TASK PROMPT ->
Could you please write out each line of the records exactly, minus the pictures?

= = = =

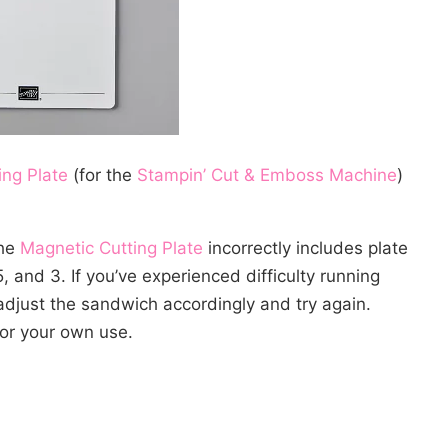
ing Plate
(for the
Stampin’ Cut & Emboss Machine
)
the
Magnetic Cutting Plate
incorrectly includes plate
, and 3. If you’ve experienced difficulty running
djust the sandwich accordingly and try again.
or your own use.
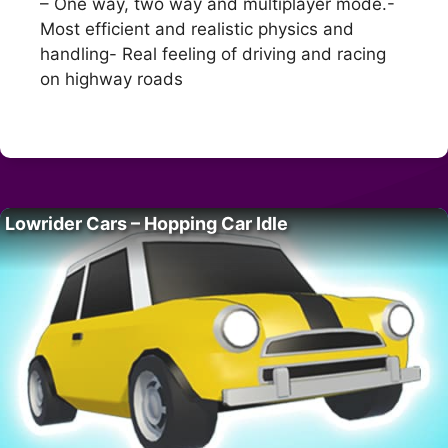
– One way, two way and multiplayer mode.-
Most efficient and realistic physics and
handling- Real feeling of driving and racing
on highway roads
Lowrider Cars – Hopping Car Idle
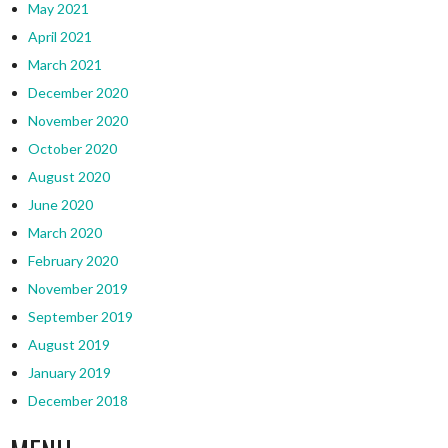
May 2021
April 2021
March 2021
December 2020
November 2020
October 2020
August 2020
June 2020
March 2020
February 2020
November 2019
September 2019
August 2019
January 2019
December 2018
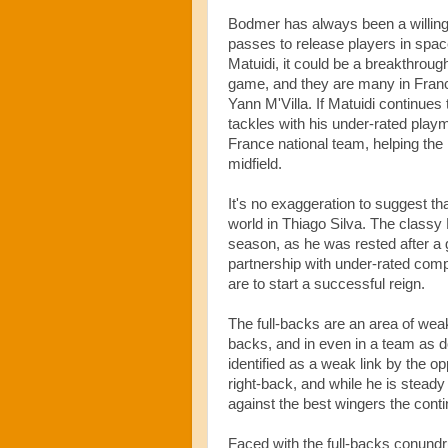
Bodmer has always been a willing 
passes to release players in spac
Matuidi, it could be a breakthroug
game, and they are many in France
Yann M'Villa. If Matuidi continues 
tackles with his under-rated playm
France national team, helping the 
midfield.
It's no exaggeration to suggest t
world in Thiago Silva. The classy 
season, as he was rested after a g
partnership with under-rated compa
are to start a successful reign.
The full-backs are an area of wea
backs, and in even in a team as 
identified as a weak link by the op
right-back, and while he is steady
against the best wingers the contin
Faced with the full-backs conundrum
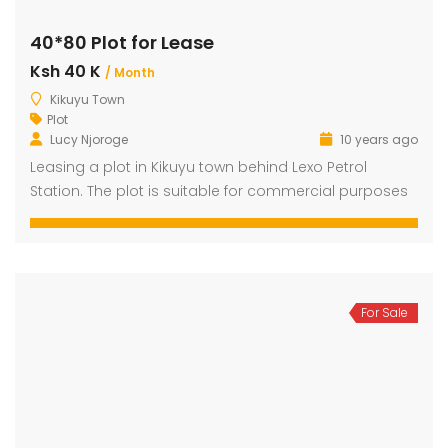
40*80 Plot for Lease
Ksh 40 K
dential Plot for Sale
Mansion For sale
New 
/ Month
Kikuyu Town
2,500,000
Ksh 23,500,000
Ksh 26
Plot
ru
Kamangu, Kikuyu
4th 
Lucy Njoroge
10 years ago
Leasing a plot in Kikuyu town behind Lexo Petrol
Station. The plot is suitable for commercial purposes
For Sale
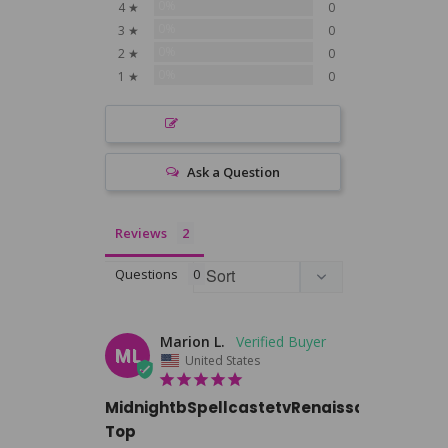
0%
4 ★
0
0%
3 ★
0
0%
2 ★
0
0%
1 ★
0
Write a Review
Ask a Question
Reviews
Questions
Marion L.
ML
United States
MidnightbSpellcastetvRenaissance
Top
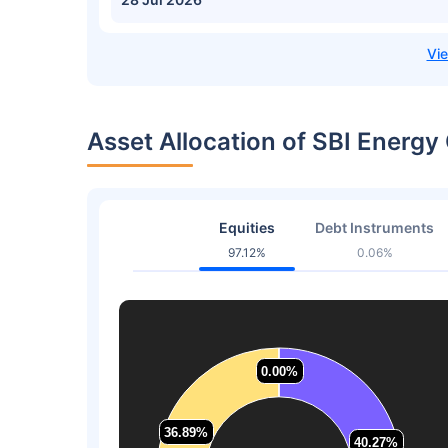
Asset Allocation of SBI Energy
Equities
Debt Instruments
97.12%
0.06%
0.00%
0.00%
36.89%
36.89%
40.27%
40.27%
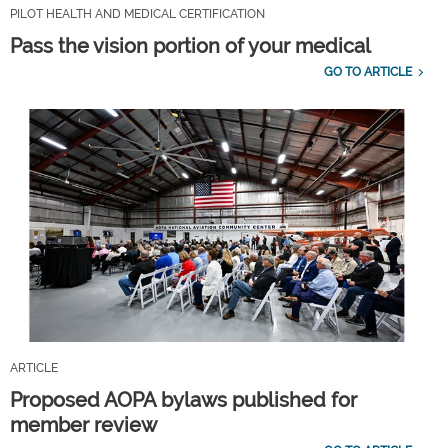
PILOT HEALTH AND MEDICAL CERTIFICATION
Pass the vision portion of your medical
GO TO ARTICLE
ARTICLE
Proposed AOPA bylaws published for
member review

= = = =

YOUR RESPONSE ->
ing Plate
(for the
Stampin’ Cut & Emboss Machine
)
the
Magnetic Cutting Plate
incorrectly includes plate
, and 3. If you’ve experienced difficulty running
djust the sandwich accordingly and try again.
or your own use.
– One way, two way and multiplayer mode.-
Most efficient and realistic physics and
handling- Real feeling of driving and racing
on highway roads
Lowrider Cars – Hopping Car Idle
May 2021
April 2021
March 2021
December 2020
November 2020
October 2020
August 2020
June 2020
March 2020
February 2020
November 2019
September 2019
August 2019
January 2019
December 2018
Bodmer has always been a willing 
passes to release players in spac
Matuidi, it could be a breakthroug
game, and they are many in France
Yann M'Villa. If Matuidi continues 
tackles with his under-rated playm
France national team, helping the 
midfield.
It's no exaggeration to suggest t
world in Thiago Silva. The classy 
season, as he was rested after a g
partnership with under-rated compa
are to start a successful reign.
The full-backs are an area of wea
backs, and in even in a team as 
identified as a weak link by the op
right-back, and while he is steady
against the best wingers the contin
Faced with the full-backs conundrum
40*80 Plot for Lease
Ksh 40 K
dential Plot for Sale
Mansion For sale
New 
/ Month
Kikuyu Town
2,500,000
Ksh 23,500,000
Ksh 26
Plot
ru
Kamangu, Kikuyu
4th 
Lucy Njoroge
10 years ago
Leasing a plot in Kikuyu town behind Lexo Petrol
Station. The plot is suitable for commercial purposes
For Sale
0%
4 ★
0
0%
3 ★
0
0%
2 ★
0
0%
1 ★
0
Write a Review
Ask a Question
Reviews
Questions
Marion L.
ML
United States
MidnightbSpellcastetvRenaissance
Top
Asset Allocation of SBI Energy
Equities
Debt Instruments
97.12%
0.06%
0.00%
0.00%
36.89%
36.89%
40.27%
40.27%
PILOT HEALTH AND MEDICAL CERTIFICATION
Pass the vision portion of your medical
GO TO ARTICLE
ARTICLE
Proposed AOPA bylaws published for
member review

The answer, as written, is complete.